America has the highest child poverty rate in the entire developed world (no, Romania is not "developed"). Even though food stamps reduce the number of children in poverty by half, 1.4 million still live in extreme poverty. 1.6 million children - most under the age of seven - are homeless. 16 million children are living in a food insecure household.

The conservative response to this national crisis is to make the case that life can't be so bad for these kids if they have color TVs - as if that is a stunning luxury. But the neo-liberal response, exemplified by our reformy Secretary of Education, Arne Duncan, is little better:
Q. We hear a lot that the root problem is poverty, not schools. But how does performance vary among poor kids? Do poor minority kids in Boston do better than those in Atlanta?
A. Poor kids in Massachusetts are doing dramatically better than poor kids in other states.
Q. What does that tell you?
A. That poverty is not destiny.

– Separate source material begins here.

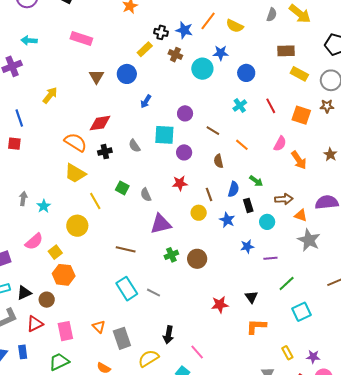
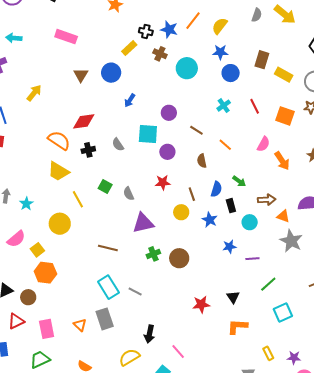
yellow semicircle: (235, 26) -> (220, 26), turned 102
brown rectangle: (286, 51) -> (262, 60), moved, turned -72
blue star: (221, 53) -> (220, 52), moved
gray rectangle: (122, 338) -> (105, 319), moved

There are some folks who feel you have to end poverty to fix education. I believe you have to fix education to end poverty.
That's right: we are the number one developed nation in the world for child poverty... and our SecEd's response is that Massachusetts children "do better" than children in other states. Does that mean they get any more to eat?

If the United States got the fewest medals at this summer's Olympics among major developed countries, we would declare a national crisis. Commissions would be formed; pundits would be incensed; all of our resources would be marshaled to meet this catastrophe head on. And it's quite likely Jim Lehrer would have gotten around to asking about it last night.

Apparently, we can't muster that sort of passion for poor kids. We lead the developed world in childhood poverty, but neither of our presidential candidates, nor the media, seems to care very much. They waste time on ridiculous debates about the deficit and taxes on the wealthy while children live in cars and go to bed hungry.

Our poor children are invisible. What does that say about us?

ADDING: Kudos to Jonathan Capehart for also seeing what was missing last night.